The short answer to this question is the election campaign. Failed Ambassador to Germany/failed Acting Director of National Intelligence Richard Grenell is trying to deliver a foreign policy spectacular to President Trump’s re-election prospects, which right now are dim. The model is the Israel/UAE agreement: bragging rights to something the President can say no one else has ever achieved. Thus the invitation to Serbian President Vucic and Kosovo Prime Minister Hoti to meet under White House auspices and maybe even get a meeting with the President, if the two leaders give him something he can use in the electoral campaign.

The Administration is suggesting that the focus will be on economic issues, perhaps just implementation of agreements on air, rail, and highway links between the two countries. That however would be hard to dress up as worthy of the President’s attention, so more than likely some other things will be on the agenda: maybe special economic zones on the border/boundary between the two, or some sort of agreement to redevelop the mining complex known as Trepca and manage the water supply known as Gazivoda, both of which transcend the border/boundary. Depending on the details, where the devil resides, those could be useful economically.

Everyone is going out of their way to deny that any ethnically-based exchange of territory between Kosovo and Serbia is contemplated, a bad idea that would destabilize the region and help Vladimir Putin justify Russian aggression in Georgia, Moldova, and Ukraine. But that of course doesn’t mean someone won’t try to revive the zombie and repackage it as a Trump achievement. It would be consistent both with his pattern of being good to Putin and with his white nationalist inclinations. Prime Minister Hoti has pledged his government will oppose the idea. His thin majority in parliament would likely evaporate if he returned to Pristina trying to sell it.

There is little likelihood of a so-called “final” agreement that normalizes relations between Kosovo and Serbia through mutual diplomatic recognition, exchange of ambassadorial-level representatives, and membership for Kosovo in the United Nations. President Vucic has telegraphed that he is not prepared for anything big of this sort, despite the fact that he is in a strong political position at home and could likely do it with minimal and temporary political damage. Prime Minister Hoti insists that full normalization is the goal of the talks. He would be a historic figure in Kosovo if he could achieve normalization, but it doesn’t look likely during this visit to Washington.
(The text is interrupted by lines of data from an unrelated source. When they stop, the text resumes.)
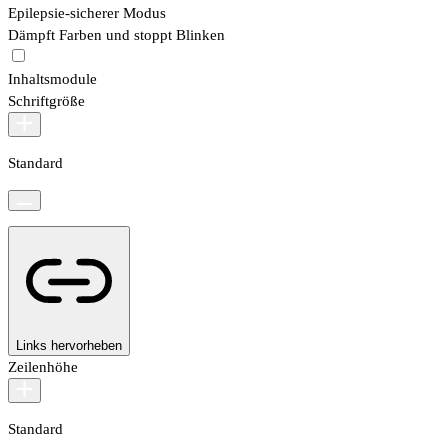
Epilepsie-sicherer Modus
Dämpft Farben und stoppt Blinken
Inhaltsmodule
Schriftgröße
Standard
Links hervorheben
Zeilenhöhe
Standard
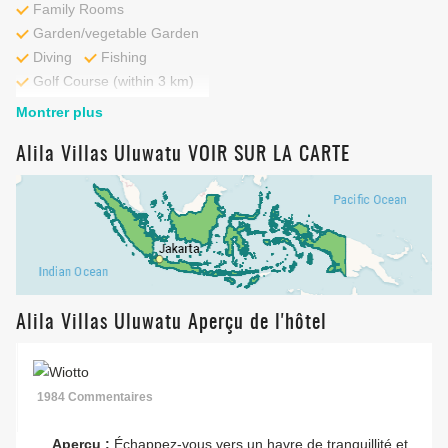
Family Rooms
Garden/vegetable Garden
Diving
Fishing
Golf Course (within 3 km)
Indoor pool
Montrer plus
Outdoor pool
Alila Villas Uluwatu VOIR SUR LA CARTE
Windsurfing
Cycling
Fitness centre
Alila Villas Uluwatu Aperçu de l'hôtel
1984 Commentaires
Aperçu :
Échappez-vous vers un havre de tranquillité et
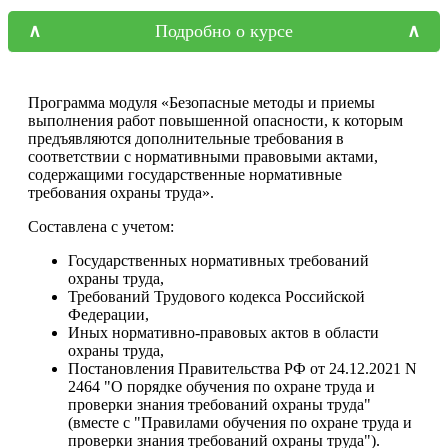
Подробно о курсе
Программа модуля «Безопасные методы и приемы
выполнения работ повышенной опасности, к которым
предъявляются дополнительные требования в
соответствии с нормативными правовыми актами,
содержащими государственные нормативные
требования охраны труда».
Составлена с учетом:
Государственных нормативных требований
охраны труда,
Требований Трудового кодекса Российской
Федерации,
Иных нормативно-правовых актов в области
охраны труда,
Постановления Правительства РФ от 24.12.2021 N
2464 "О порядке обучения по охране труда и
проверки знания требований охраны труда"
(вместе с "Правилами обучения по охране труда и
проверки знания требований охраны труда").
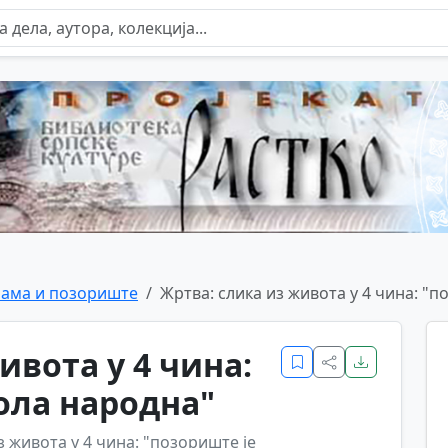
ама и позориште
Жртва: слика из живота у 4 чина: "
ивота у 4 чина:
ола народна"
з живота у 4 чина: "позориште је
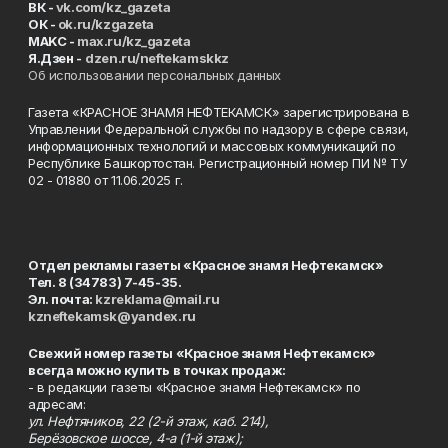
ВК -
vk.com/kz_gazeta
ОК -
ok.ru/kzgazeta
MAKC -
max.ru/kz_gazeta
Я.Дзен -
dzen.ru/neftekamskkz
Об использовании персональных данных
Газета «КРАСНОЕ ЗНАМЯ НЕФТЕКАМСК» зарегистрирована в
Управлении Федеральной службы по надзору в сфере связи,
информационных технологий и массовых коммуникаций по
Республике Башкортостан. Регистрационный номер ПИ № ТУ
02 - 01880 от 11.06.2025 г.
Отдел рекламы газеты «Красное знамя Нефтекамск»
Тел. 8 (34783) 7-45-35.
Эл. почта:
kzreklama@mail.ru
kzneftekamsk@yandex.ru
Свежий номер газеты «Красное знамя Нефтекамск»
всегда можно купить в точках продаж:
- в редакции газеты «Красное знамя Нефтекамск» по
адресам:
ул. Нефтяников, 22 (2-й этаж, каб. 214),
Берёзовское шоссе, 4-а (1-й этаж);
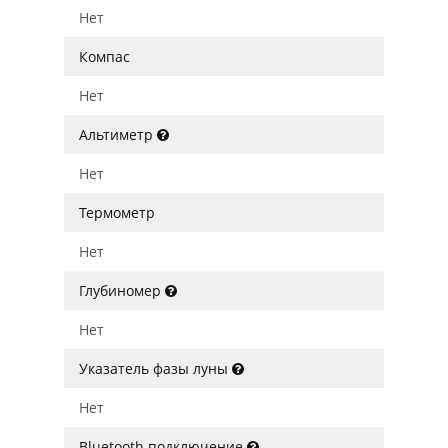
Нет
Компас
Нет
Альтиметр
Нет
Термометр
Нет
Глубиномер
Нет
Указатель фазы луны
Нет
Bluetooth подключение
If it happens, I’ll be the first to applaud.

One important issue the President and Prime Minister have seemed ready to proceed on is missing people from the 1999 Kosovo war and its aftermath. The still unidentified whereabouts of the missing (bodies) is inexcusable. This should have been settled soon after the war. But better late than never, as it would give both Hoti and Vucic something their citizens would appreciate on returning from Washington.
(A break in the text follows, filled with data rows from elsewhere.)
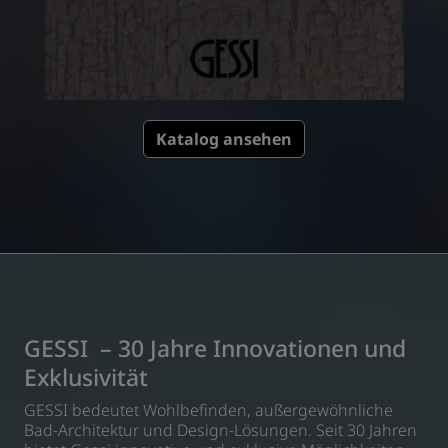
Katalog ansehen
GESSI – 30 Jahre Innovationen und
Exklusivität
GESSI bedeutet Wohlbefinden, außergewöhnliche
Bad-Architektur und Design-Lösungen. Seit 30 Jahren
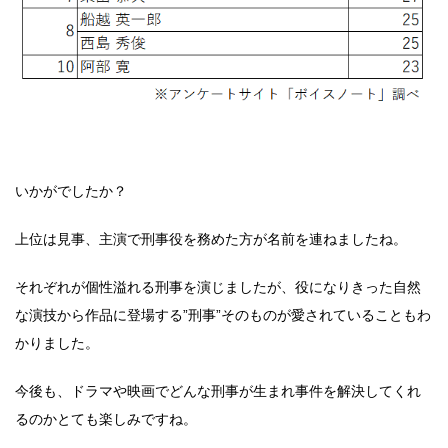
いかがでしたか？
上位は見事、主演で刑事役を務めた方が名前を連ねましたね。
それぞれが個性溢れる刑事を演じましたが、役になりきった自然
な演技から作品に登場する”刑事”そのものが愛されていることもわ
かりました。
今後も、ドラマや映画でどんな刑事が生まれ事件を解決してくれ
るのかとても楽しみですね。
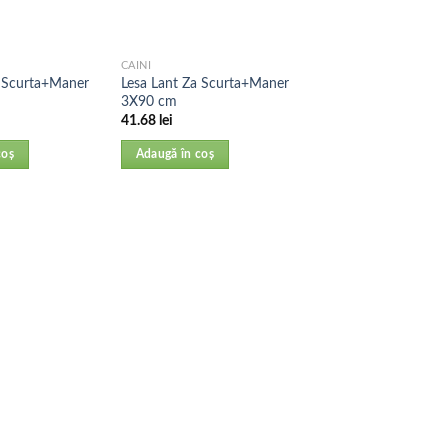
CAINI
a Scurta+Maner
Lesa Lant Za Scurta+Maner
3X90 cm
41.68
lei
coș
Adaugă în coș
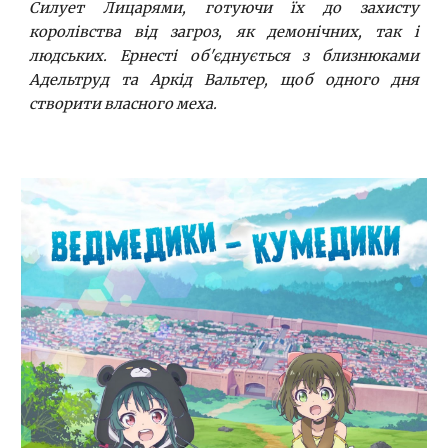
Силует Лицарями, готуючи їх до захисту
королівства від загроз, як демонічних, так і
людських. Ернесті об'єднується з близнюками
Адельтруд та Аркід Вальтер, щоб одного дня
створити власного меха.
But that is not what Trump wants or needs. He is looking for a diplomatic triumph to parade in front of the American electorate. Few Americans care about the Balkans, but in our current highly polarized political scene a Rose Garden ceremony, which President Trump has promised if the two do something really good, might give the flagging Trump campaign a bit of a fillip. That is certainly what Grenell needs, if only for getting the next job he can fail at.